Bonus: two sketches merge for free — just take the element-wise max of both register arrays.

merged = [max(a, b) for a, b in zip(registers_a, registers_b)]

This is why HLL is ideal for distributed systems — compute sketches independently, merge at query time.


In Practice: Redis

You never implement this.
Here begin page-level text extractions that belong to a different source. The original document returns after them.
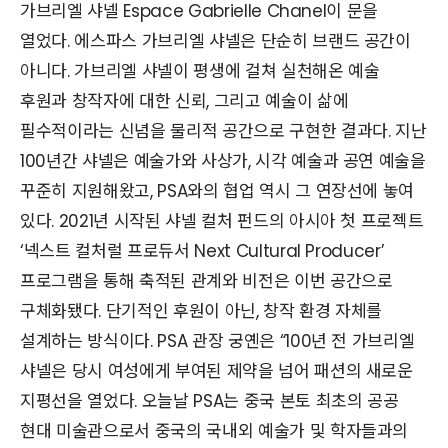
가브리엘 샤넬 Espace Gabrielle Chanel이 문을
열었다. 에스파스 가브리엘 샤넬은 단순히 브랜드 공간이
아니다. 가브리엘 샤넬이 평생에 걸쳐 실천해온 예술
후원과 창작자에 대한 신뢰, 그리고 예술이 삶에
필수적이라는 신념을 물리적 공간으로 구현한 결과다. 지난
100년간 샤넬은 예술가와 사상가, 시각 예술과 공연 예술을
꾸준히 지원해왔고, PSA와의 협업 역시 그 연장선에 놓여
있다. 2021년 시작된 샤넬 컬처 펀드의 아시아 첫 프로젝트
‘넥스트 컬처럴 프로듀서 Next Cultural Producer’
프로그램을 통해 축적된 관계와 비전은 이번 공간으로
구체화됐다. 단기적인 후원이 아닌, 창작 환경 자체를
설계하는 방식이다. PSA 관장 궁옌은 “100년 전 가브리엘
샤넬은 당시 여성에게 부여된 제약을 넘어 패션의 새로운
지평선을 열었다. 오늘날 PSA는 중국 본토 최초의 공공
현대 미술관으로서 중국의 국내외 예술가 및 학자들과의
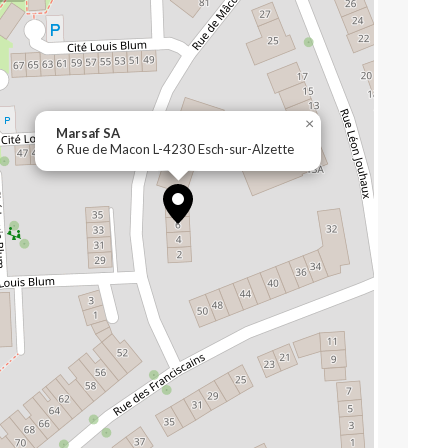
×
Marsaf SA
6 Rue de Macon L-4230 Esch-sur-Alzette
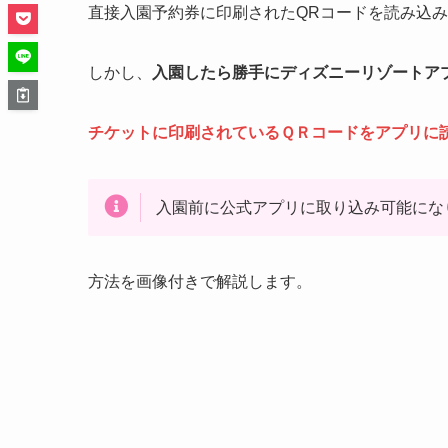
直接入園予約券に印刷されたQRコードを読み込
しかし、
入園したら勝手にディズニーリゾートア
チケットに印刷されているＱＲコードをアプリに
入園前に公式アプリに取り込み可能にな
方法を画像付きで解説します。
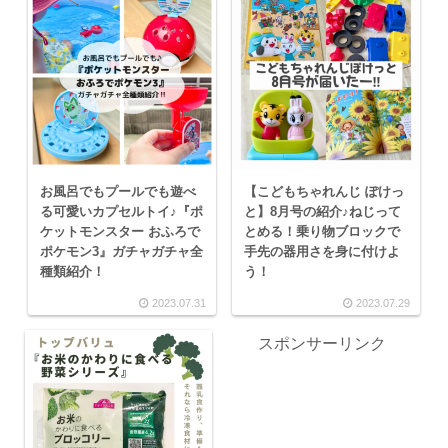
お風呂でもプールでも遊べ
【こどもちゃれんじ ぽけっ
る可愛いカプセルトイ♪『ポ
と】8月号の紹介♪ねじって
ケットモンスター おふろで
とめる！乗り物ブロックで
ポケモン3』ガチャガチャ全
手先の器用さを身に付けよ
種類紹介！
う！
2023.07.31
2023.07.29
スポンサーリンク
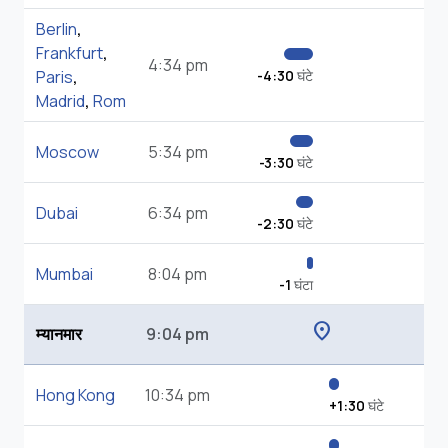
Berlin
,
Frankfurt
,
4:34 pm
Paris
,
-4:30
घंटे
Madrid
,
Rom
Moscow
5:34 pm
-3:30
घंटे
Dubai
6:34 pm
-2:30
घंटे
Mumbai
8:04 pm
-1
घंटा
location_on
म्यानमार
9:04 pm
Hong Kong
10:34 pm
+1:30
घंटे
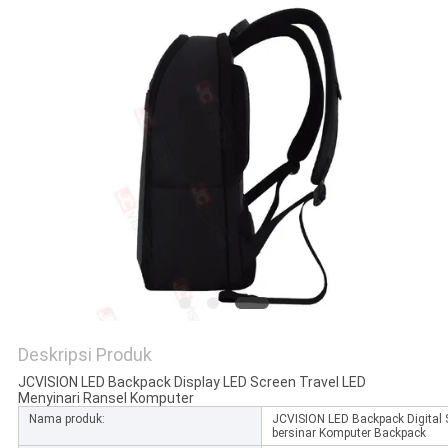
SITEMAP
KEBIJAKAN
PRIVASI
Deskripsi Produk
JCVISION LED Backpack Display LED Screen Travel LED
Menyinari Ransel Komputer
Nama produk:
JCVISION LED Backpack Digital 
bersinar Komputer Backpack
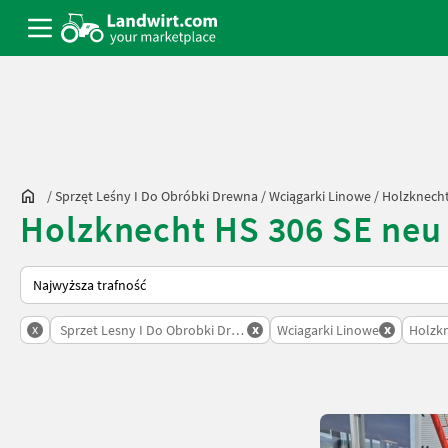
/
Sprzęt Leśny I Do Obróbki Drewna
/
Wciągarki Linowe
/
Holzknech
Holzknecht HS 306 SE neu
Tak sortuje się na Landwirt.com
x
x
x
Sprzet Lesny I Do Obrobki Drewna
Wciagarki Linowe
Holzk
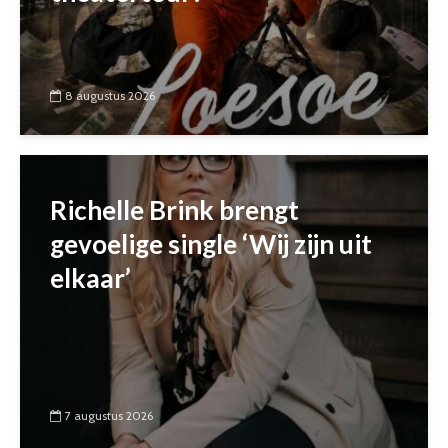
8 augustus 2026
Richelle Brink brengt
gevoelige single ‘Wij zijn uit
elkaar’
7 augustus 2026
Redis has shipped it since v2.8.

# Add elements
PFADD visitors:2026-06-17 user:1 user:2 user:3 user:2  # duplicate ignored
PFCOUNT visitors:2026-06-17
# (integer) 3
 
# Merge across multiple days
PFMERGE visitors:week \
  visitors:2026-06-11 \
  visitors:2026-06-12 \
  visitors:2026-06-17
PFCOUNT visitors:week
# (integer) ~41200   ← estimated, ±0.81%

Same idea in analytics databases:

-- BigQuery
SELECT APPROX_COUNT_DISTINCT(user_id) FROM events WHERE date = '2026-06-17';
 
-- Snowflake
SELECT APPROX_COUNT_DISTINCT(user_id) FROM events;
 
-- PostgreSQL (pg_hll extension)
SELECT hll_cardinality(hll_add_agg(hll_hash_text(user_id::text))) FROM events;

Elasticsearch cardinality aggregation, Apache Flink, Spark, Redshift, and Vertica all use HLL internally too.


When NOT to Use It

Situation Why HLL fails Use instead
Exact billing / compliance counts Estimate only, no hard guarantee Exact COUNT(DISTINCT …)
"Was element X ever added?" Stores no elements, only sketch state Bloom filter or a Set
Tiny sets (< ~100 items) Relative error is high at small cardinalities Exact set
Need to list/retrieve the elements One-way sketch — no element retrieval possible Set
Adversarial inputs (rate-limit, DDoS detection) Attacker who knows your hash function can craft inputs that collapse the estimate Randomized seed per instance

Summary

Problem:  COUNT(DISTINCT x) on billions of rows is slow and memory-hungry.

HLL idea: hash each element → track max leading zeros per register
          → harmonic mean → cardinality estimate.

Cost:     12 KB memory, O(1) add, O(1) count, free merges.
Error:    ~0.81% (Redis default).

Use when: approximate count is fine, scale is large, mergeability matters.
Skip when: you need exact results, element lookup, or the input is adversarial.